Halos and glare are commonly caused by spherical aberration, which is common and cannot be corrected with standard glasses or contact lenses. In fact, experts say many conventional eyeglass and contact lenses actually increase spherical aberration. Halos and glare are also common signals of cataracts. Under normal conditions, the lens at the front of the eye is clear so light can pass through uninterrupted. Cataracts create a cloudy lens, blurring vision and affecting the way you see light.

Other eye problems that prevent the eye from focusing light properly, and thus contribute to halos and glare, include near-sightedness (hard to see things at a distance), farsightedness (hard to see up close) and astigmatism (blurred vision due to the irregular shape of the cornea).

The Canadian Association of Optometrists and the Opticians Association of Canada have launched a program called “Drive Away The Glare” to raise awareness of the problem and that there are solutions.
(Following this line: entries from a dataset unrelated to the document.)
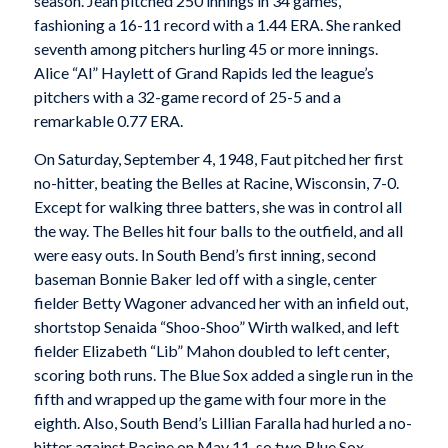
season. Jean pitched 250 innings in 34 games,
fashioning a 16-11 record with a 1.44 ERA. She ranked
seventh among pitchers hurling 45 or more innings.
Alice “Al” Haylett of Grand Rapids led the league’s
pitchers with a 32-game record of 25-5 and a
remarkable 0.77 ERA.
On Saturday, September 4, 1948, Faut pitched her first
no-hitter, beating the Belles at Racine, Wisconsin, 7-0.
Except for walking three batters, she was in control all
the way. The Belles hit four balls to the outfield, and all
were easy outs. In South Bend’s first inning, second
baseman Bonnie Baker led off with a single, center
fielder Betty Wagoner advanced her with an infield out,
shortstop Senaida “Shoo-Shoo” Wirth walked, and left
fielder Elizabeth “Lib” Mahon doubled to left center,
scoring both runs. The Blue Sox added a single run in the
fifth and wrapped up the game with four more in the
eighth. Also, South Bend’s Lillian Faralla had hurled a no-
hitter against Racine on May 11, so two Blue Sox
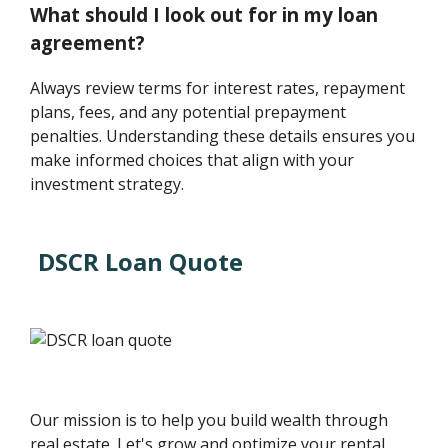
What should I look out for in my loan
agreement?
Always review terms for interest rates, repayment
plans, fees, and any potential prepayment
penalties. Understanding these details ensures you
make informed choices that align with your
investment strategy.
DSCR Loan Quote
Our mission is to help you build wealth through
real estate. Let's grow and optimize your rental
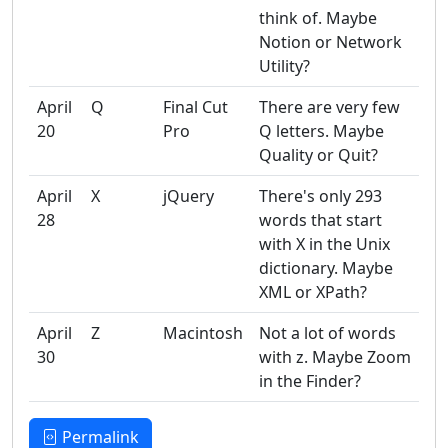
think of. Maybe
Notion or Network
Utility?
April
Q
Final Cut
There are very few
20
Pro
Q letters. Maybe
Quality or Quit?
April
X
jQuery
There's only 293
28
words that start
with X in the Unix
dictionary. Maybe
XML or XPath?
April
Z
Macintosh
Not a lot of words
30
with z. Maybe Zoom
in the Finder?
Permalink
A recent global study to determine the hierarchy of vision-corrected needs, called NSIGHT (Needs, Symptoms, Incidence, Global Health Trends) revealed that roughly half of all eyeglass and contact lens wearers experience halos and glare more than three times a week. It found that more than 80 per cent of people who experienced halos and glare found them bothersome.

The study, commissioned by Bausch + Lomb, was conducted by the research firm of Market Probe, which surveyed 3,800 people, 15 to 65 years of age, from seven countries (China, Korea, Japan, France, Italy, United Kingdom and the United States) who routinely wear prescription eyeglasses or contact lenses.

Asked to prioritize 40 features within eight categories of potential product features, the study found comfort took a back seat to quality of vision. In descending order of importance, the eight categories of product benefits were vision, health, environment, eye condition, convenience, comfort, personal performance and personal appearance.

The two eye-care professional associations want Canadians to know there are easy solutions to low-light and night vision problems. In addition to a new generation of lenses – whether framed or worn as contacts – there are other steps you can take to reduce the incidence of and issues related to halos and glare.

  • When taking long trips at night, schedule plenty of breaks.
  • Keep your windshield – inside and out – clean to prevent glare.
  • Use your low beams only, when following another vehicle.
  • Use your visors to prevent direct sunlight from entering your eyes.
  • Continually scan the scene ahead. Do not fix on a certain spot, but look to either side regularly. This will not only alert you to animals, cyclists and pedestrians, but help keep your eyes moist and vision flexible.
  • Wear polarized sunglasses during the day.